The president is perfectly aware that reducing government spending is the principal way to escape national insolvency. But he will not say so because that would be courageous, statesmanlike and honest. And that's not, if you will, who he is.

No, he is the cheap manipulator of his audience's emotions. "We don't believe," he told the Human Rights Campaign, "in the kind of smallness that says it's OK for a stage full of political leaders — one of whom could end up being the President of the United States — being silent when an American soldier is booed."

Watch the tape.
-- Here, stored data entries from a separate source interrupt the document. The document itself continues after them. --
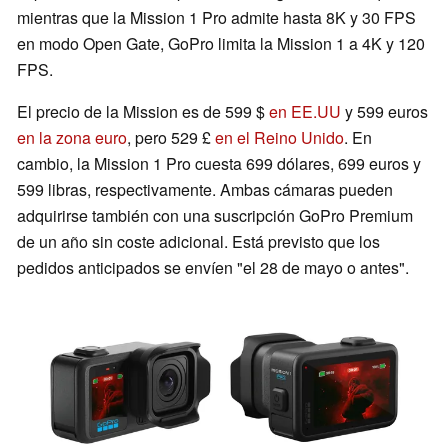
mientras que la Mission 1 Pro admite hasta 8K y 30 FPS
en modo Open Gate, GoPro limita la Mission 1 a 4K y 120
FPS.
El precio de la Mission es de 599 $
en EE.UU
y 599 euros
en la zona euro
, pero 529 £
en el Reino Unido
. En
cambio, la Mission 1 Pro cuesta 699 dólares, 699 euros y
599 libras, respectivamente. Ambas cámaras pueden
adquirirse también con una suscripción GoPro Premium
de un año sin coste adicional. Está previsto que los
pedidos anticipados se envíen "el 28 de mayo o antes".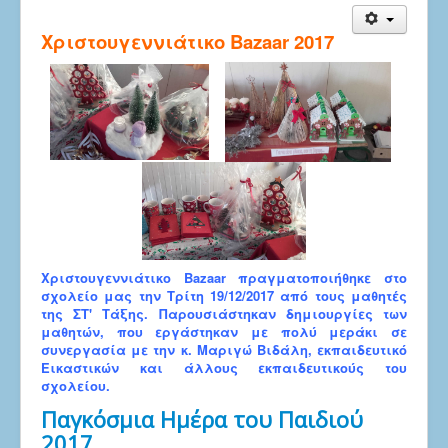
Χριστουγεννιάτικο Bazaar 2017
Χριστουγεννιάτικο Bazaar πραγματοποιήθηκε στο
σχολείο μας την Τρίτη 19/12/2017 από τους μαθητές
της ΣΤ' Τάξης. Παρουσιάστηκαν δημιουργίες των
μαθητών, που εργάστηκαν με πολύ μεράκι σε
συνεργασία με την κ. Μαριγώ Βιδάλη, εκπαιδευτικό
Εικαστικών και άλλους εκπαιδευτικούς του
σχολείου.
Παγκόσμια Ημέρα του Παιδιού
2017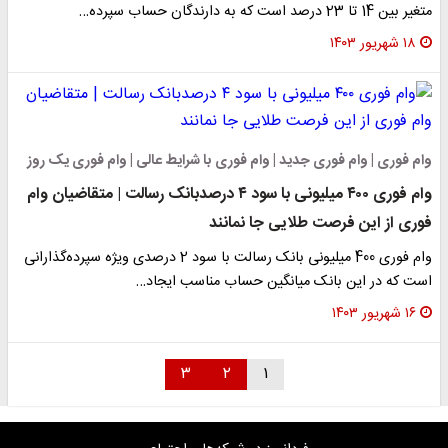
متغیر بین 14 تا 23 درصد است که به دارندگان حساب سپرده…
۱۸ شهریور ۱۴۰۳
وام فوری | وام فوری جدید | وام فوری با شرایط عالی | وام فوری یک روز
وام فوری ۴۰۰ میلیونی با سود ۴ درصدبانک رسالت | متقاضیان وام
فوری از این فرصت طلایی جا نمانند
وام فوری 400 میلیونی بانک رسالت با سود 2 درصدی ویژه سپرده‌گذارانی
است که در این بانک میانگین حساب مناسب ایجاد…
۱۶ شهریور ۱۴۰۳
۳
۲
۱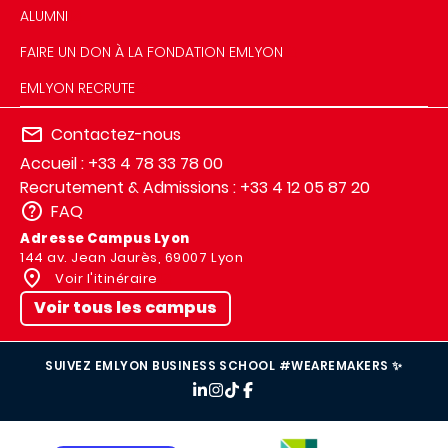
ALUMNI
FAIRE UN DON À LA FONDATION EMLYON
EMLYON RECRUTE
Contactez-nous
Accueil : +33 4 78 33 78 00
Recrutement & Admissions : +33 4 12 05 87 20
FAQ
Adresse Campus Lyon
144 av. Jean Jaurès, 69007 Lyon
Voir l'itinéraire
Voir tous les campus
SUIVEZ EMLYON BUSINESS SCHOOL #WEAREMAKERS ✨
IMAGE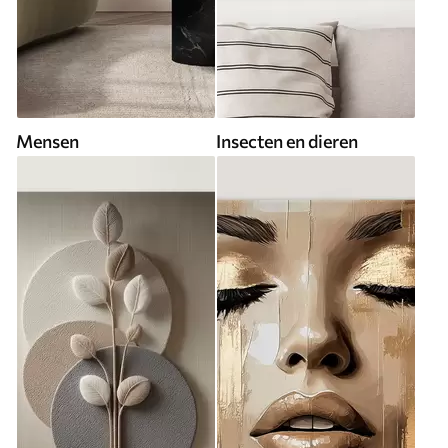
Mensen
Insecten en dieren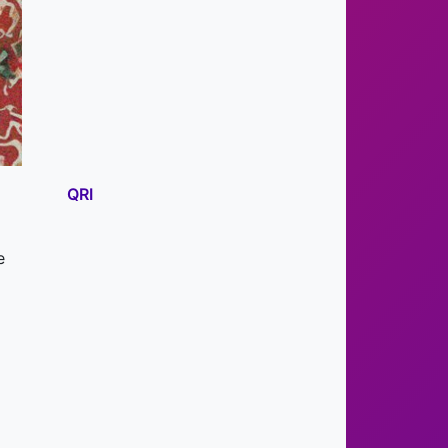
QRI
е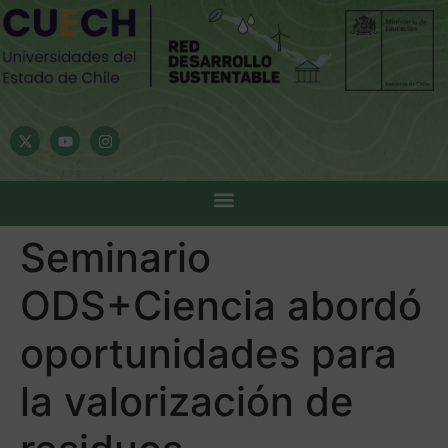
Seminario
ODS+Ciencia abordó
oportunidades para
la valorización de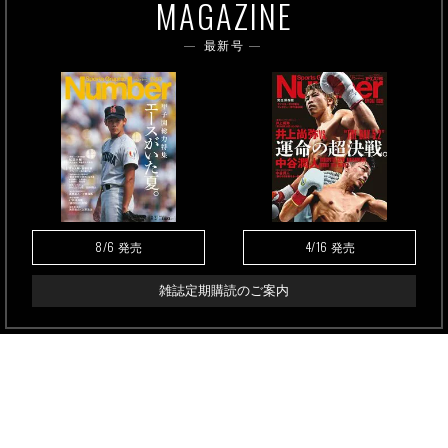
MAGAZINE
最新号
8/6
4/16
発売
発売
雑誌定期購読のご案内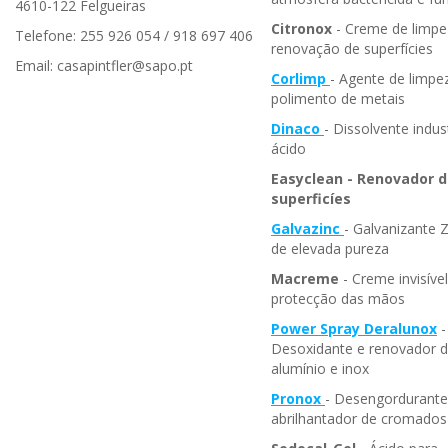
4610-122 Felgueiras
Citronox
- Creme de limpe
Telefone: 255 926 054 / 918 697 406
renovação de superfícies
Email: casapintfler@sapo.pt
Corlimp
- Agente de limpe
polimento de metais
Dinaco
- Dissolvente indust
ácido
Easyclean - Renovador 
superficíes
Galvazinc
- Galvanizante 
de elevada pureza
Macreme
- Creme invisíve
protecção das mãos
Power Spray Deralunox
-
Desoxidante e renovador 
alumínio e inox
Pronox
- Desengordurante
abrilhantador de cromados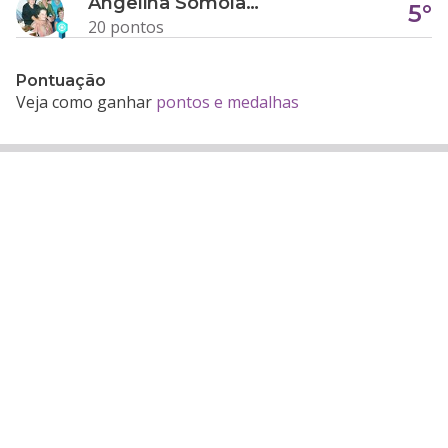
Angelina Somolanji R. Oliveira
5°
20 pontos
Pontuação
Veja como ganhar
pontos e medalhas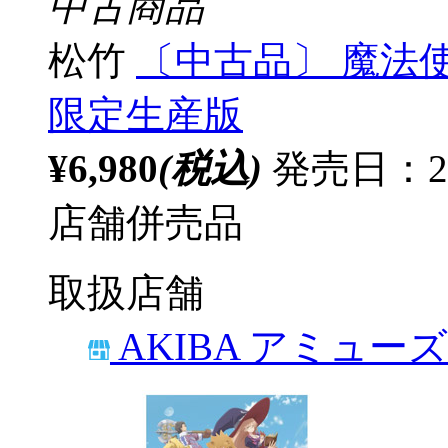
中古商品
松竹
〔中古品〕 魔法使い
限定生産版
¥6,980
(税込)
発売日：20
店舗併売品
取扱店舗
AKIBA アミュー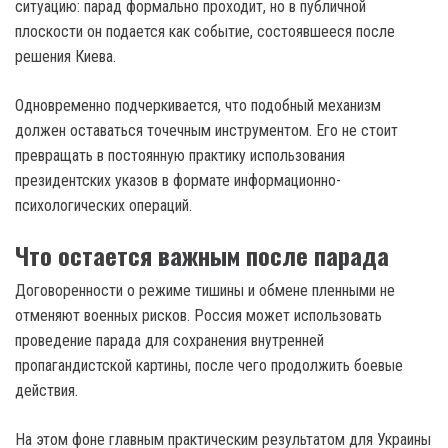
ситуацию: парад формально проходит, но в публичной
плоскости он подается как событие, состоявшееся после
решения Киева.
Одновременно подчеркивается, что подобный механизм
должен оставаться точечным инструментом. Его не стоит
превращать в постоянную практику использования
президентских указов в формате информационно-
психологических операций.
Что остается важным после парада
Договоренности о режиме тишины и обмене пленными не
отменяют военных рисков. Россия может использовать
проведение парада для сохранения внутренней
пропагандистской картины, после чего продолжить боевые
действия.
На этом фоне главным практическим результатом для Украины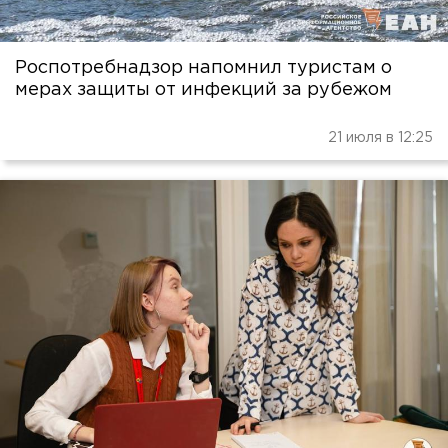
Роспотребнадзор напомнил туристам о
мерах защиты от инфекций за рубежом
21 июля в 12:25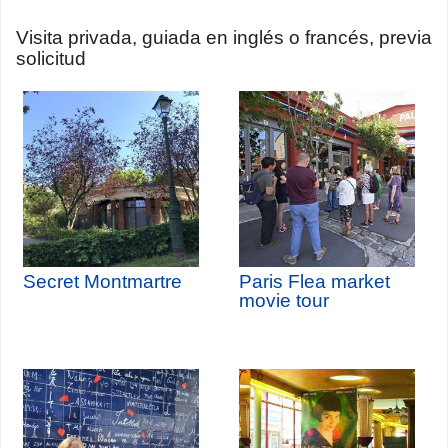
Visita privada, guiada en inglés o francés, previa
solicitud
Secret Montmartre
Paris Flea market
movie tour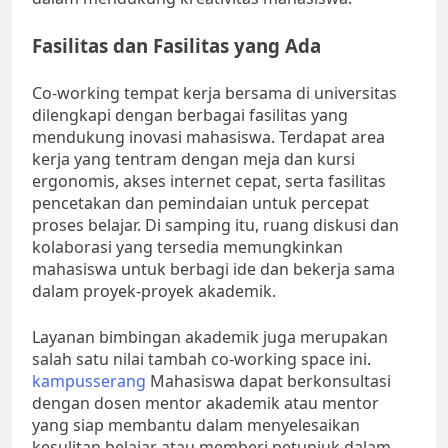
Fasilitas dan Fasilitas yang Ada
Co-working tempat kerja bersama di universitas
dilengkapi dengan berbagai fasilitas yang
mendukung inovasi mahasiswa. Terdapat area
kerja yang tentram dengan meja dan kursi
ergonomis, akses internet cepat, serta fasilitas
pencetakan dan pemindaian untuk percepat
proses belajar. Di samping itu, ruang diskusi dan
kolaborasi yang tersedia memungkinkan
mahasiswa untuk berbagi ide dan bekerja sama
dalam proyek-proyek akademik.
Layanan bimbingan akademik juga merupakan
salah satu nilai tambah co-working space ini.
kampusserang
Mahasiswa dapat berkonsultasi
dengan dosen mentor akademik atau mentor
yang siap membantu dalam menyelesaikan
kesulitan belajar atau memberi petunjuk dalam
There were a reported 6,000 people in that audience and two, possibly three louts booed repeal of the Don't Ask, Don't Tell policy (not the soldier). It was, as several of the candidates said later, an unfortunate and boorish moment. But to suggest that the audience booed the gay soldier is to libel the audience. And to assert that the candidates, by failing to condemn the hecklers, were somehow complicit is simply a smear tactic.

Whenever the president is in one of his preachy moods, which is often, he tells us that "who we are as a nation" is generous and tolerant, and inclusive and fair. If only he would consider adopting some of those traits himself.